Our plan was to visit Kylemore Abbey and Victorian Walled Garden. It was built as a castle in 1868 and is now the Abbey and home of Benedictine nuns. The Abbey, built in 1920 as a refuge for the nuns fleeing Belgium during World War 1. The nuns opened a boarding school for girls and restored the Abbey, Gothic Church, and Walled Gardens to their former glory.
The Neo-Gothic Church built in the style of the 14th Century. It’s described as a ‘Cathedral in Miniature’ and is a lasting testament to the love of Mitchell Henry for his wife Margaret. He built this amazing church as an homage to his beloved wife when she passed. Now that is romance.
Just outside the walls of the Victorian garden, live these sweet, smelly babes. Ken Scamper (below) and Gloria Summer (above) veg-out on the thick grasses, abundant weeds, and I suppose whatever is thrown out for them. Hah!
Most of our days in Ireland were spent in a car. We drove to one area to walk around and site see just to get back in the car to go to another area to do the same thing. It made the times that we hiked so much more sweet though. When we decided to visit Connemara National Park, we thought we were just going to have a short jaunt around the Bog trail. Three hours later we were ready for a pint and a bath.

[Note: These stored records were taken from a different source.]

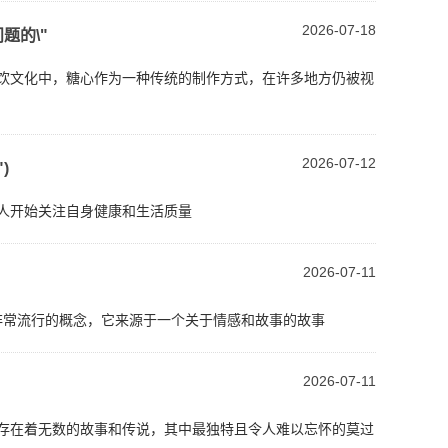
2026-07-18
题的\"
餐饮文化中，糖心作为一种传统的制作方式，在许多地方仍被视
2026-07-12
)
多的人开始关注自身健康和生活质量
2026-07-11
是一个非常流行的概念，它来源于一个关于情感和故事的故事
2026-07-11
里，存在着无数的故事和传说，其中最独特且令人难以忘怀的莫过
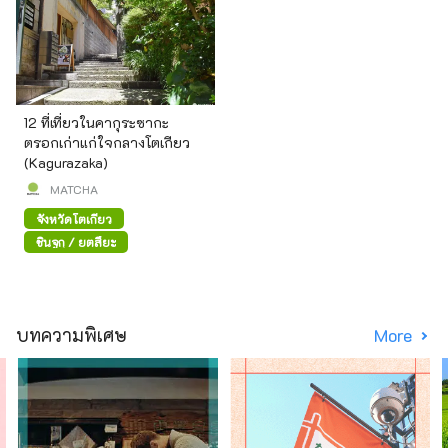
12 ที่เที่ยวในคากุระซากะ
ตรอกเก่าแก่ใจกลางโตเกียว
(Kagurazaka)
MATCHA
จังหวัดโตเกียว
ชินจูกุ / ยตสึยะ
บทความพิเศษ
More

The views were worth it.
There were so many roads and paths so seemingly no where. I took a ton of photos just like this because I loved how small they made me feel and the idea of not knowing where a road will take you until you get that curve.
The Aran Islands: Inishmore
After Connemara National Park we stayed in the town of Clifden. Unfortunately it was so late, uh, like 5:15p, when we arrived that it was already too dark for any photos. We made Irish friends at the local bar and called it a night because we had to be up EARLY to get to the ferry to Inishmore the next day. Like I said, we did a lot of driving.
Inishmore is the largest of the three Aran Islands on the west coast Ireland. And I still could not imagine being on this island during the height of tourist season. It may have been freezing but the sun was bright and warm allowing for the best possible day roaming around this gorgeous, ancient place. I would like to go back with Adam and ride backs from one end to the other, adventuring and seeing places we couldn’t with our tour guide. My mom already wants to come back and is hoping to have a better knee by then to bike around and hike to higher elevations. Fingers crossed!
This house had a newly thatched roof and sat up on this hill. It could not have been more picturesque. This is the traditional style of homes on the island with a thatched roof and three windows on the front.
Cliffs of Moher
The Cliffs of Moher are Irelands gem. One of the most visited places on the island it does not disappoint. The views overlooking the Atlantic Ocean are stunning. You can hear the puffins and other coastal birds flying and squawking below. The sun was out for only a moment when we arrived but the clouds rushed in and the winds picked up reminding us of just how quickly the weather can change in this rugged, magical place.
We spent one night back in Adare before we left for Dublin for our last night in Ireland. I’m not a city girl but I can appreciate the hustle, the lights, the noise for a night or two. And if you travel Ireland, Dublin is unavoidable. We stayed in a quaint hotel on the River Liffey with spectacular views of the city.
The hotel was near The Temple Bar which is a famous, if not the most famous bar, in Dublin. Why, you ask? Most people really have no idea, hah! Instagram? Pictures of this bar are used the most in stock photography for Dublin. And because of social media tourists from all over the world stop here for a selfie.
Ireland decorates for Christmas in early November. And the Temple Bar was no exception. We ventured in just to have a quick pint and ended up being there for hours. They decorate every room from floor to ceiling in holiday attire. Christmas had officially exploded within these walls and it was amazing. Of course 99% of the patrons and music is American. It’s not the best place for an Irish experience but it’s fun regardless.